Chanting “fight, fight, fight, housing is a human right” on the steps of City Hall, the officials and advocates insisted that Mayor Bill de Blasio and his NYCHA Chairwoman Shola Olatoye make 2,500 of the 6,000 public housing units that open up each year available to homeless families, almost four times the mayor’s current outlay of 750. The statistics cited in the report they distributed were largely a rehash of figures the Coalition for the Homeless released in its “State of the Homeless” report in March: that former Mayor David Dinkins had set aside 1,215 NYCHA spots for homeless families a year during his four-year tenure, while former Mayor Rudolph Giuliani had made 854 slots available during the 1990s—when the number of people without regular shelter was half the current population of 60,000 families in the system today.
“The city has direct control over thousands of public housing units that should be prioritized for those with the highest immediate housing needs,” said Public Advocate Letitia James. “By expanding the number of NYCHA units set aside for families in our shelter system, we can provide the kind of permanent and stable housing that is necessary to end the vicious cycle of homelessness.”
Former Mayor Michael Bloomberg, seeking to ease entry for the 270,000 families on NYCHA’s waitlist, cut off access to people coming out of the shelters in 2005, which the report blamed for the burgeoning numbers of people on the streets. The council members in attendance, many of them liberals like Mr. de Blasio, were careful not to blame the current mayor for the problem even as they pressed him to fix it.

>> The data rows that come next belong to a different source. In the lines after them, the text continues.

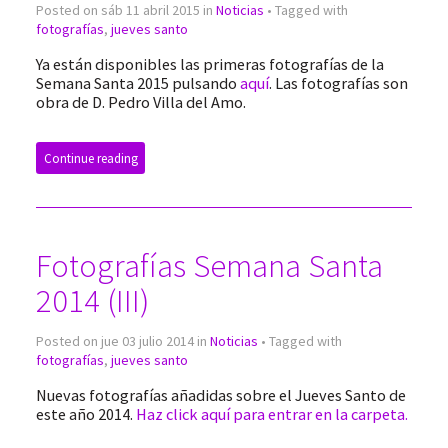
Posted on sáb 11 abril 2015 in
Noticias
• Tagged with
fotografías
,
jueves santo
Ya están disponibles las primeras fotografías de la
Semana Santa 2015 pulsando
aquí
. Las fotografías son
obra de D. Pedro Villa del Amo.
Continue reading
Fotografías Semana Santa
2014 (III)
Posted on jue 03 julio 2014 in
Noticias
• Tagged with
fotografías
,
jueves santo
Nuevas fotografías añadidas sobre el Jueves Santo de
este año 2014.
Haz click aquí para entrar en la carpeta.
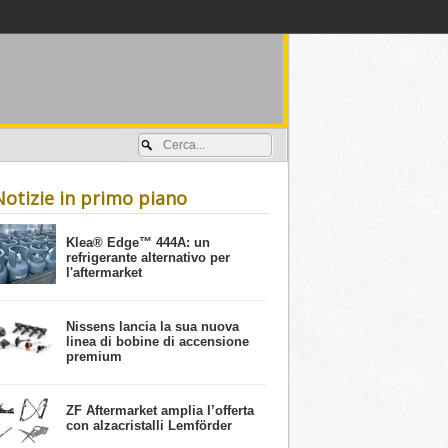
Accedi / registrati
Notizie in primo piano
​Klea® Edge™ 444A: un
refrigerante alternativo per
l'aftermarket
Nissens lancia la sua nuova
linea di bobine di accensione
premium
ZF Aftermarket amplia l’offerta
con alzacristalli Lemförder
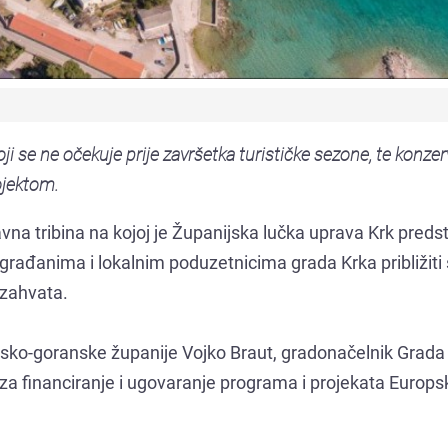
i se ne očekuje prije završetka turističke sezone, te konze
ojektom.
avna tribina na kojoj je Županijska lučka uprava Krk predst
 je građanima i lokalnim poduzetnicima grada Krka približiti
 zahvata.
rsko-goranske županije Vojko Braut, gradonačelnik Grada
e za financiranje i ugovaranje programa i projekata Europs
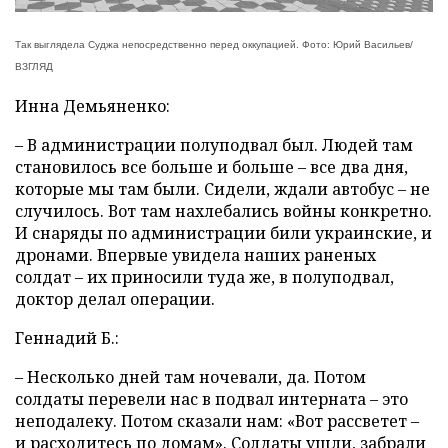
Так выглядела Суджа непосредственно перед оккупацией. Фото: Юрий Васильев/
ВЗГЛЯД
Инна Демьяненко:
– В администрации полуподвал был. Людей там
становилось все больше и больше – все два дня,
которые мы там были. Сидели, ждали автобус – не
случилось. Вот там нахлебались войны конкретно.
И снаряды по администрации били украинские, и
дронами. Впервые увидела наших раненых
солдат – их приносили туда же, в полуподвал,
доктор делал операции.
Геннадий Б.:
– Несколько дней там ночевали, да. Потом
солдаты перевели нас в подвал интерната – это
неподалеку. Потом сказали нам: «Вот рассветет –
и расходитесь по домам». Солдаты ушли, забрали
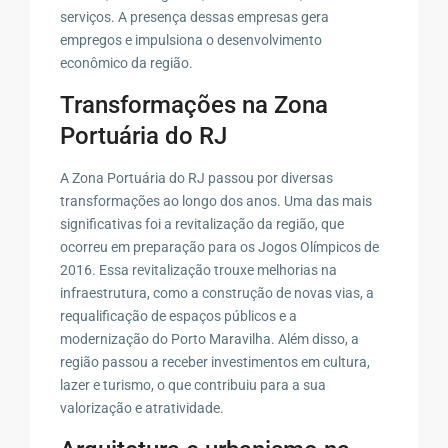
serviços. A presença dessas empresas gera
empregos e impulsiona o desenvolvimento
econômico da região.
Transformações na Zona
Portuária do RJ
A Zona Portuária do RJ passou por diversas
transformações ao longo dos anos. Uma das mais
significativas foi a revitalização da região, que
ocorreu em preparação para os Jogos Olímpicos de
2016. Essa revitalização trouxe melhorias na
infraestrutura, como a construção de novas vias, a
requalificação de espaços públicos e a
modernização do Porto Maravilha. Além disso, a
região passou a receber investimentos em cultura,
lazer e turismo, o que contribuiu para a sua
valorização e atratividade.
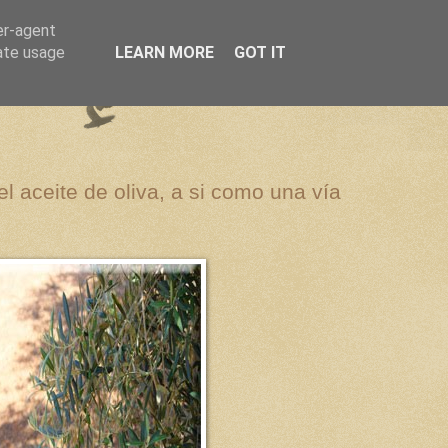
er-agent
rate usage
LEARN MORE
GOT IT
el aceite de oliva, a si como una vía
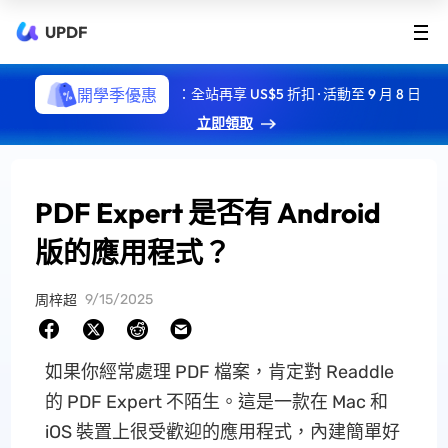
UPDF
開學季優惠
：全站再享 US$5 折扣 · 活動至 9 月 8 日
立即領取
PDF Expert 是否有 Android
版的應用程式？
9/15/2025
周梓超
如果你經常處理 PDF 檔案，肯定對 Readdle
的 PDF Expert 不陌生。這是一款在 Mac 和
iOS 裝置上很受歡迎的應用程式，內建簡單好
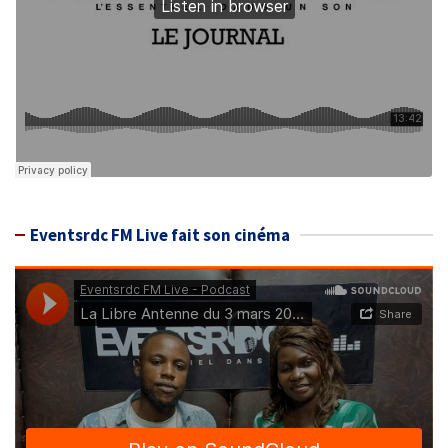
Eventsrdc FM Live fait son cinéma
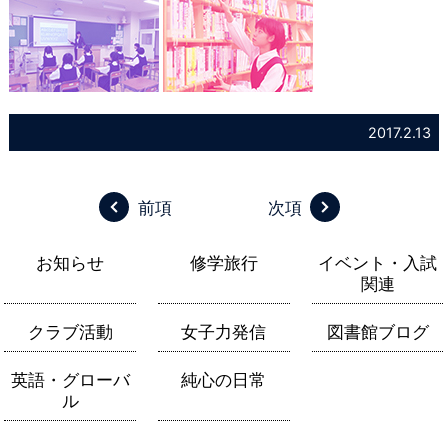
2017.2.13
前項
次項
お知らせ
修学旅行
イベント・入試
関連
クラブ活動
女子力発信
図書館ブログ
英語・グローバ
純心の日常
ル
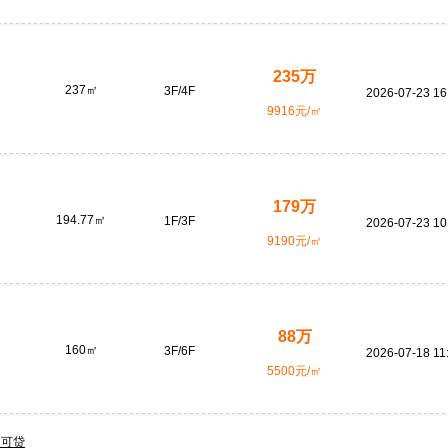
235万
237㎡
3F/4F
2026-07-23 16
9916元/㎡
179万
194.77㎡
1F/3F
2026-07-23 10
9190元/㎡
88万
160㎡
3F/6F
2026-07-18 11
5500元/㎡
 可贷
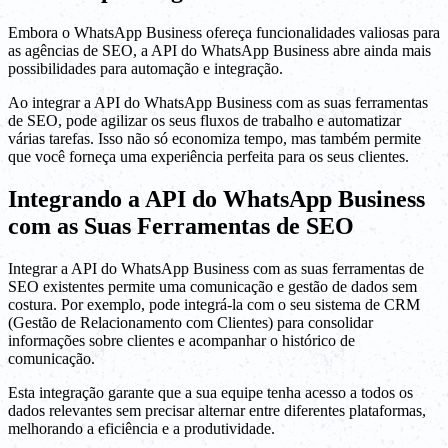
Embora o WhatsApp Business ofereça funcionalidades valiosas para
as agências de SEO, a API do WhatsApp Business abre ainda mais
possibilidades para automação e integração.
Ao integrar a API do WhatsApp Business com as suas ferramentas
de SEO, pode agilizar os seus fluxos de trabalho e automatizar
várias tarefas. Isso não só economiza tempo, mas também permite
que você forneça uma experiência perfeita para os seus clientes.
Integrando a API do WhatsApp Business
com as Suas Ferramentas de SEO
Integrar a API do WhatsApp Business com as suas ferramentas de
SEO existentes permite uma comunicação e gestão de dados sem
costura. Por exemplo, pode integrá-la com o seu sistema de CRM
(Gestão de Relacionamento com Clientes) para consolidar
informações sobre clientes e acompanhar o histórico de
comunicação.
Esta integração garante que a sua equipe tenha acesso a todos os
dados relevantes sem precisar alternar entre diferentes plataformas,
melhorando a eficiência e a produtividade.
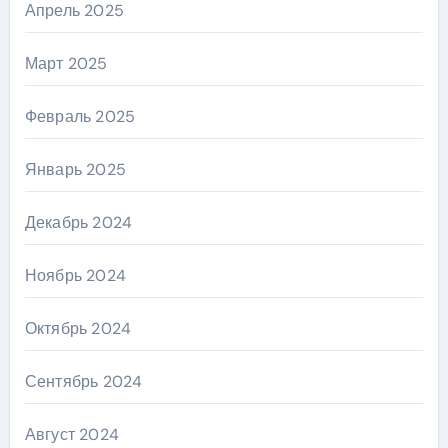
Апрель 2025
Март 2025
Февраль 2025
Январь 2025
Декабрь 2024
Ноябрь 2024
Октябрь 2024
Сентябрь 2024
Август 2024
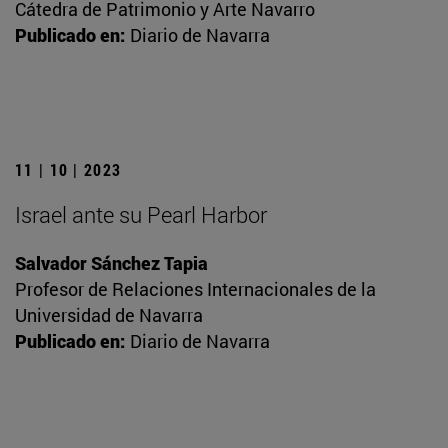
Cátedra de Patrimonio y Arte Navarro
Publicado en:
Diario de Navarra
11 | 10 | 2023
Israel ante su Pearl Harbor
Salvador Sánchez Tapia
Profesor de Relaciones Internacionales de la
Universidad de Navarra
Publicado en:
Diario de Navarra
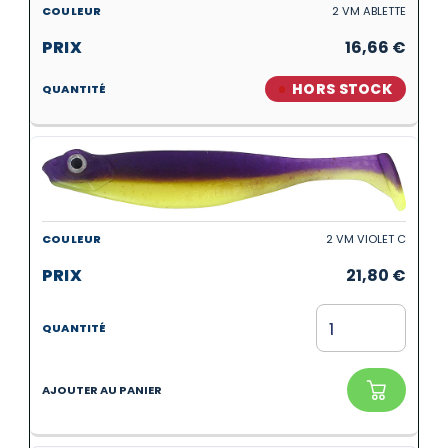
2 VM ABLETTE
16,66
€
HORS STOCK
2 VM VIOLET C
21,80
€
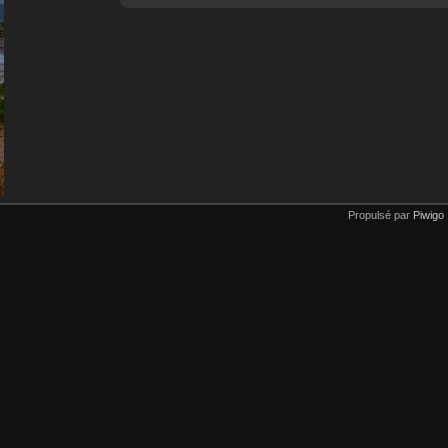
Propulsé par
Piwigo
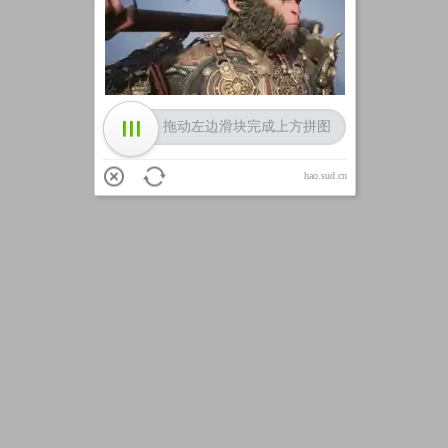
加载中
拖动左边滑块完成上方拼图
hao.sud.cn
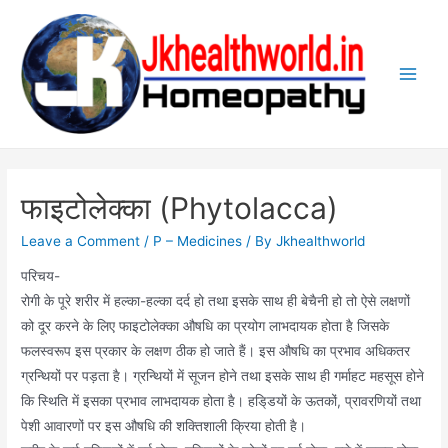
Skip
to
content
Main
Men
फाइटोलेक्का (Phytolacca)
Leave a Comment
/
P – Medicines
/ By
Jkhealthworld
परिचय-
रोगी के पूरे शरीर में हल्का-हल्का दर्द हो तथा इसके साथ ही बेचैनी हो तो ऐसे लक्षणों
को दूर करने के लिए फाइटोलेक्का औषधि का प्रयोग लाभदायक होता है जिसके
फलस्वरूप इस प्रकार के लक्षण ठीक हो जाते हैं। इस औषधि का प्रभाव अधिकतर
ग्रन्थियों पर पड़ता है। ग्रन्थियों में सूजन होने तथा इसके साथ ही गर्माहट महसूस होने
कि स्थिति में इसका प्रभाव लाभदायक होता है। हडि्डयों के ऊतकों, प्रावरणियों तथा
पेशी आवारणों पर इस औषधि की शक्तिशाली क्रिया होती है।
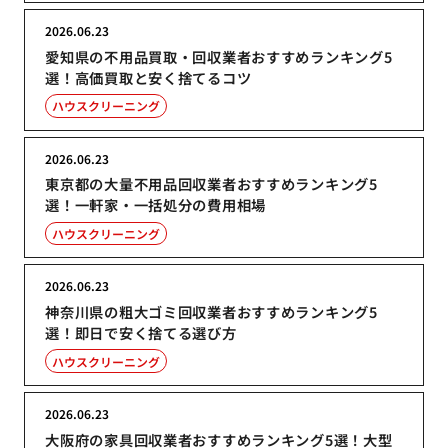
2026.06.23
愛知県の不用品買取・回収業者おすすめランキング5
選！高価買取と安く捨てるコツ
ハウスクリーニング
2026.06.23
東京都の大量不用品回収業者おすすめランキング5
選！一軒家・一括処分の費用相場
ハウスクリーニング
2026.06.23
神奈川県の粗大ゴミ回収業者おすすめランキング5
選！即日で安く捨てる選び方
ハウスクリーニング
2026.06.23
大阪府の家具回収業者おすすめランキング5選！大型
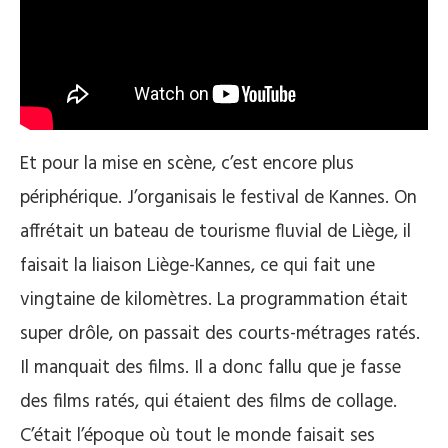
Et pour la mise en scène, c’est encore plus
périphérique. J’organisais le festival de Kannes. On
affrétait un bateau de tourisme fluvial de Liège, il
faisait la liaison Liège-Kannes, ce qui fait une
vingtaine de kilomètres. La programmation était
super drôle, on passait des courts-métrages ratés.
Il manquait des films. Il a donc fallu que je fasse
des films ratés, qui étaient des films de collage.
C’était l’époque où tout le monde faisait ses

“This administration has done some very good things when it comes to combating this homelessness crisis here in New York City,” said Mr. Levin, noting that—unlike many programs—public housing is in complete control of the city, not the state. “There are some very interesting things happening, but what they have to do more of is find NYCHA units for the homeless. This is one of the things we have complete control over.”
Councilman Jumaane Williams also focused the blame on Mr. Bloomberg, though he expressed disappointment at Mr. de Blasio’s provisions for the homeless.
“This mayor inherited a crisis,” he said. “It is a problem though that administrations past have given so much of NYCHA housing to the homeless.”
Ms. Olatoye, however, stressed in testimony to the Council last month that NYCHA had no intention of increasing the allocation. However, the administration stood up for itself, saying that—on top of the main outlay of 750—the administration will house 500 domestic violence victims in public housing this year and grant federal Section 8 housing vouchers to 500 more.
Some 440 homeless military veterans will also receive special subsidized vouchers. The administration noted that the housing market places far more pressure on low-income New Yorkers in all circumstances than it did during the Dinkins and Giuliani administrations, and that NYCHA has a responsibility to all those waitlisted
“Today’s realities are very different from that of 15 or 20 years ago—we’ve lost thousands of units of affordable housing, resulting in 400,000 New Yorkers on waitlists for NYCHA units and Section 8 vouchers—that is larger than the population of New Orleans,” said spokewoman Ishanee Parikh in a statement sent to the Observer. “With such pressing demand for affordable housing, the de Blasio administration is leveraging NYCHA fairly to help different populations and combat our homelessness crisis.”
Updated to include comment from Ms. Parikh.